Come now, you don’t care about shareholders!
But I mostly disagree. The value produced by management and executives is hard to quantify, but that cuts both ways. I would argue, and the market certainly indicates, that managers are valuable. However, it does seem likely that top executives are overpaid, ironically due in part to a discontinuity in information availability: the salaries of CEOs of publicly traded companies is public, which tends to drive up the price of CEOs! I strongly support making everyone’s income public, though that would need to follow implementation of a better social safety net.

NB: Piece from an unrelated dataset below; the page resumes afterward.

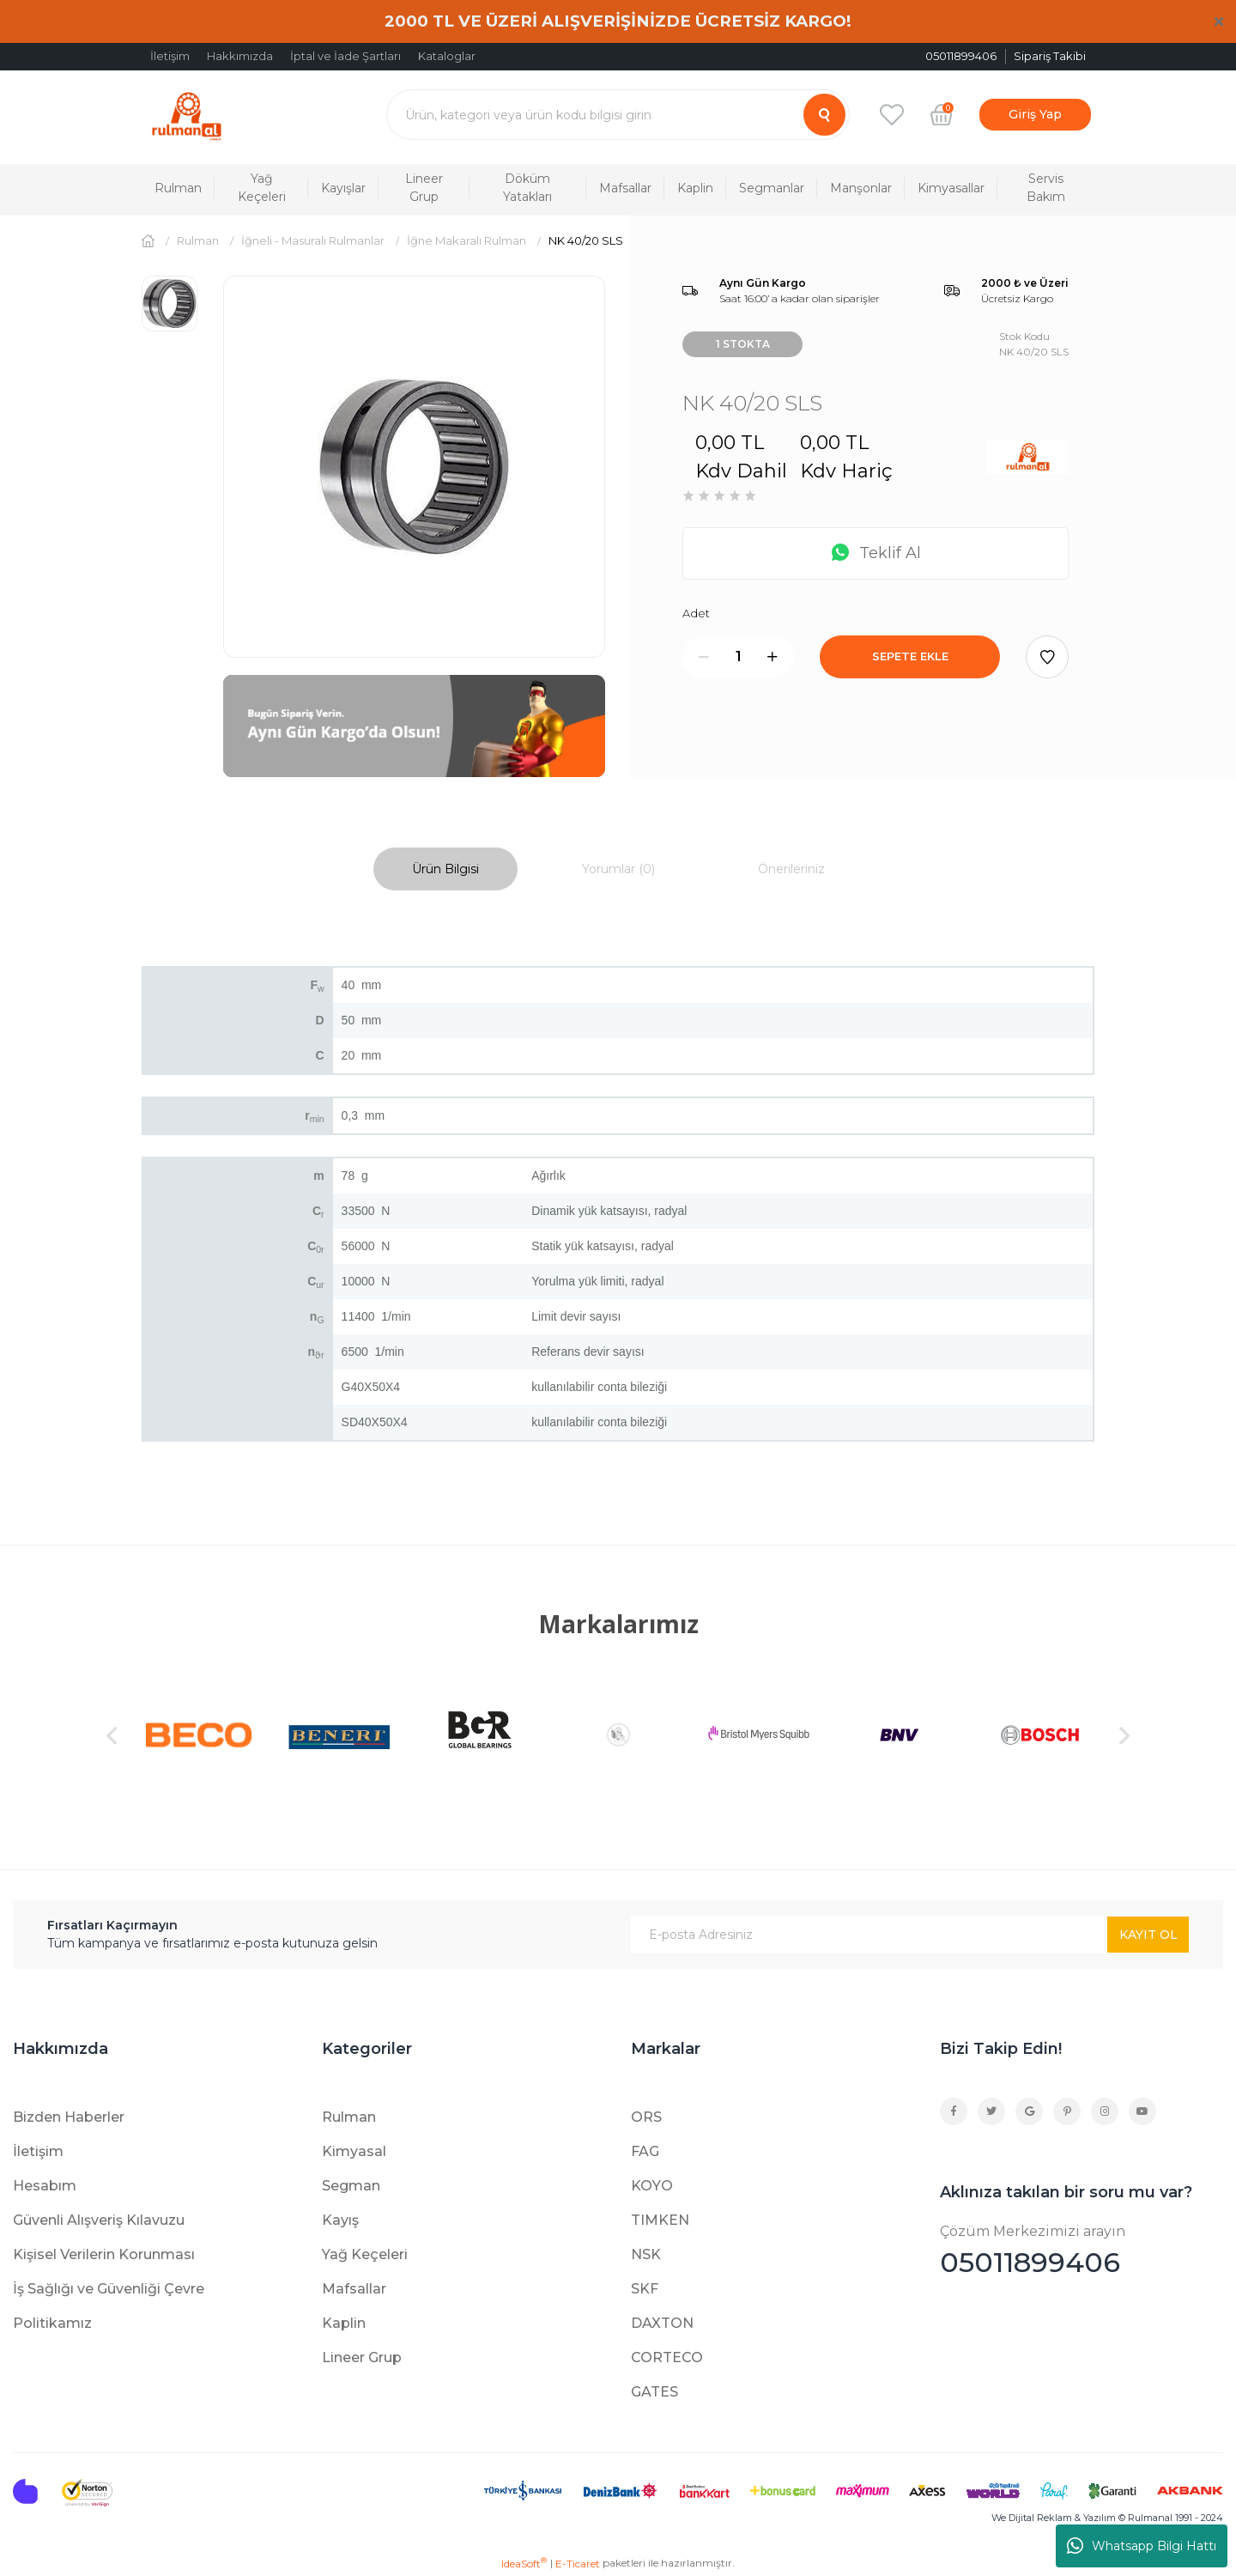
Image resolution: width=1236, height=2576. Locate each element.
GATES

Sure, but the things they buy don’t exist without someone taking the risk. If consumers want things to buy, they also want the people who take the risks to take the risks. They want someone to be the driving force on bringing a product to market, and someone to direct the whole operation to make it run. And so, because those activities result in the things that the consumers buy, the consumers do care, they just don’t know that they care.
There’s a bit of survivorship bias in your argument here. Lost of companies go under, because consumers don’t want what they offer. But what consumers want is an unknown until they are offered things to buy and either choose to buy them or not. You can’t choose to only propose true hypotheses, you can’t only run experiments that will vindicate your hypotheses, and you can’t only create products that are exactly what consumers want. You need the failures to have the successes, and you need people to take the risk to provide both.
This is a weird argument. Workers are literally paid in money.